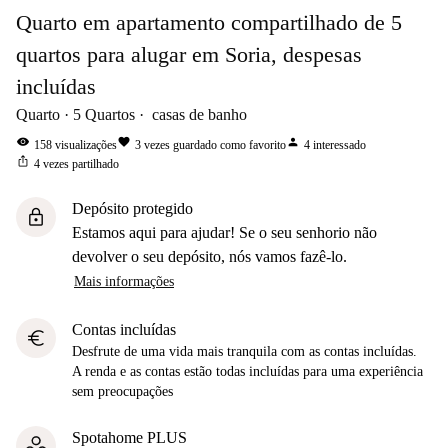
Quarto em apartamento compartilhado de 5
quartos para alugar em Soria, despesas
incluídas
Quarto
5
Quartos
casas de banho
visibility
favorite
person
158
visualizações
3
vezes guardado como favorito
4
interessado
ios_share
4
vezes partilhado
Depósito protegido
lock
Estamos aqui para ajudar! Se o seu senhorio não
devolver o seu depósito, nós vamos fazê-lo.
Mais informações
Contas incluídas
euro
Desfrute de uma vida mais tranquila com as contas incluídas.
A renda e as contas estão todas incluídas para uma experiência
sem preocupações
Spotahome PLUS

....

## AIM OF THE TASK:
Give the preceding data back exactly, minus every picture.

## SOLUTION TO THIS EXERCISE:
Quarto em apartamento compartilhado de 5
quartos para alugar em Soria, despesas
incluídas
Quarto
5
Quartos
casas de banho
visibility
favorite
person
158
visualizações
3
vezes guardado como favorito
4
interessado
ios_share
4
vezes partilhado
Depósito protegido
lock
Estamos aqui para ajudar! Se o seu senhorio não
devolver o seu depósito, nós vamos fazê-lo.
Mais informações
Contas incluídas
euro
Desfrute de uma vida mais tranquila com as contas incluídas.
A renda e as contas estão todas incluídas para uma experiência
sem preocupações
Spotahome PLUS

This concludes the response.